Fahmi jadi terkekeh gemas mendengarnya. “Kenalin, Fahmiansyah Aby Putra.” Dia tersenyum menatap Echa, bahkan dia sampai melupakan niatnya tadi yang ingin menyusuri alam mimpi. “Panggil apa aja boleh, kecuali A—”
“Aby,” potong Echa cepat dan tanpa sadar dia bertepuk tangan heboh.
Fahmi yang tadinya tersenyum, kini jadi mencebik. “Nggak usah panggil gue Aby.”

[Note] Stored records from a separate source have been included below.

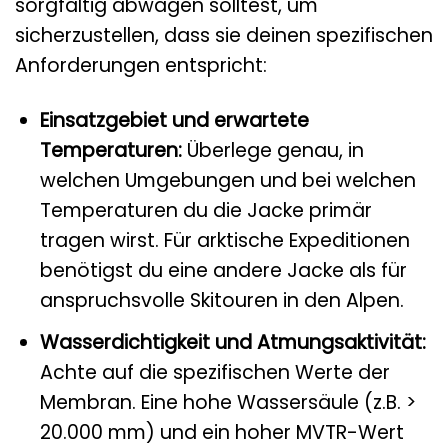
sorgfältig abwägen solltest, um
sicherzustellen, dass sie deinen spezifischen
Anforderungen entspricht:
Einsatzgebiet und erwartete
Temperaturen:
Überlege genau, in
welchen Umgebungen und bei welchen
Temperaturen du die Jacke primär
tragen wirst. Für arktische Expeditionen
benötigst du eine andere Jacke als für
anspruchsvolle Skitouren in den Alpen.
Wasserdichtigkeit und Atmungsaktivität:
Achte auf die spezifischen Werte der
Membran. Eine hohe Wassersäule (z.B. >
20.000 mm) und ein hoher MVTR-Wert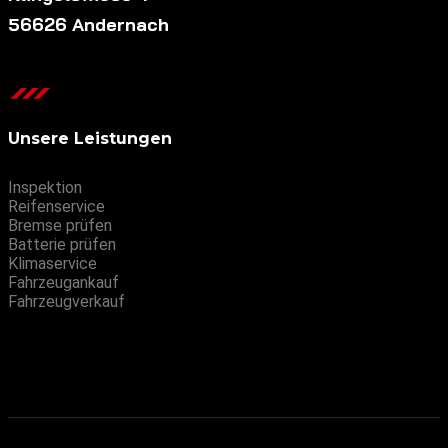
56626 Andernach
Unsere Leistungen
Inspektion
Reifenservice
Bremse prüfen
Batterie prüfen
Klimaservice
Fahrzeugankauf
Fahrzeugverkauf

“Lho, kenapa? Bagus tau, Aby.”
“Geli, gelo. Nanti dikira orang-orang kita aby-umian lagi,” ujar Fahmi sedikit tertawa, geli sendiri mendengarnya.
Echa yang mendengar tawa itu jadi ikutan tertawa. Dan, jadilah mereka berdua tertawa bersama, seakan tak sadar bahwa kini mereka masih berada di dalam kelas yang sekarang hampir semua penghuni di dalamnya menoleh heran ke arah mereka berdua. Harus dipertanyakan, dari segimananya yang lucu? Memang, humor manusia itu berbeda-beda.
“Kalian kenapa, dah?” Nifa bertanya dengan kepala menoleh ke belakang.
“Kesambet lo berdua?” lanjut Gavin yang terbangun dari tidurnya karena mendengar suara tawa.
Lantas, Echa dan Fahmi yang tadinya masih asik tertawa, kini jadi memudarkan tawa mereka dan berganti menjadi raut wajah panik, lalu secara bersamaan mereka berdua menoleh ke asal suara yang baru saja berbicara itu.
KAMU SEDANG MEMBACA
Sequoia ✔
Genç Kurguೃ⁀➷ ••• Menceritakan kehidupan seorang gadis yang bernama Alvia Decha Arzukna. Gadis yang biasanya dipanggil Echa oleh orang terdekatnya. Dia gadis cantik kelebihan imut, manja, terkadang polos sedikit bego, berpipi tembam menggemaskan, tapi juga b...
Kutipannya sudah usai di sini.